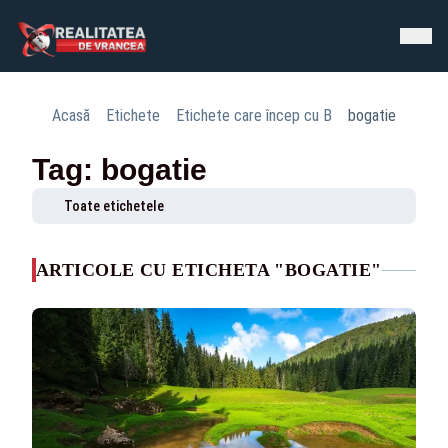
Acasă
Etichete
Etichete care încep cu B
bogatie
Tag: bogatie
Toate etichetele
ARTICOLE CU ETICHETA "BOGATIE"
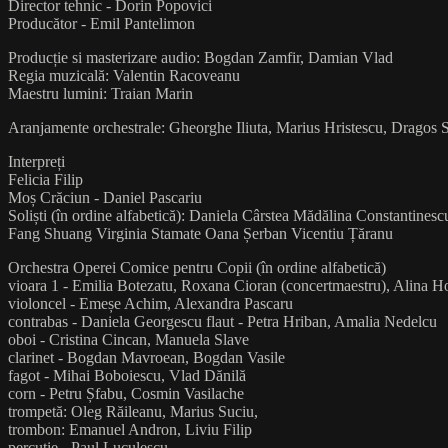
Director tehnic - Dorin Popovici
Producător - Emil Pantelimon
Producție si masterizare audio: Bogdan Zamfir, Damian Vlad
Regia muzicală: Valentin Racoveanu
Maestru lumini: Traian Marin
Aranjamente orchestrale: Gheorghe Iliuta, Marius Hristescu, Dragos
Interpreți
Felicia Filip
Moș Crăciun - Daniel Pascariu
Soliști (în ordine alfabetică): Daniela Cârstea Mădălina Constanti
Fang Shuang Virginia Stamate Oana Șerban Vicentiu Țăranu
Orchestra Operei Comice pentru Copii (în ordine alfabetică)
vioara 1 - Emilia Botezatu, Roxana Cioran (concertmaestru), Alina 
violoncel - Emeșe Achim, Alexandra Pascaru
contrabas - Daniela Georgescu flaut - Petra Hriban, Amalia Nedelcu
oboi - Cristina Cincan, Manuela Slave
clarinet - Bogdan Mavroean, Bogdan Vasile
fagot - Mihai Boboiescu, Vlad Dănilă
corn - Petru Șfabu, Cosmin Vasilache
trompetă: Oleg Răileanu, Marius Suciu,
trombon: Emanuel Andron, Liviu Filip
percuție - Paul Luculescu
···
**Work item:** A single figure, the number of lines above with the word "Filip", is the whole answer.

**Written solution:** 2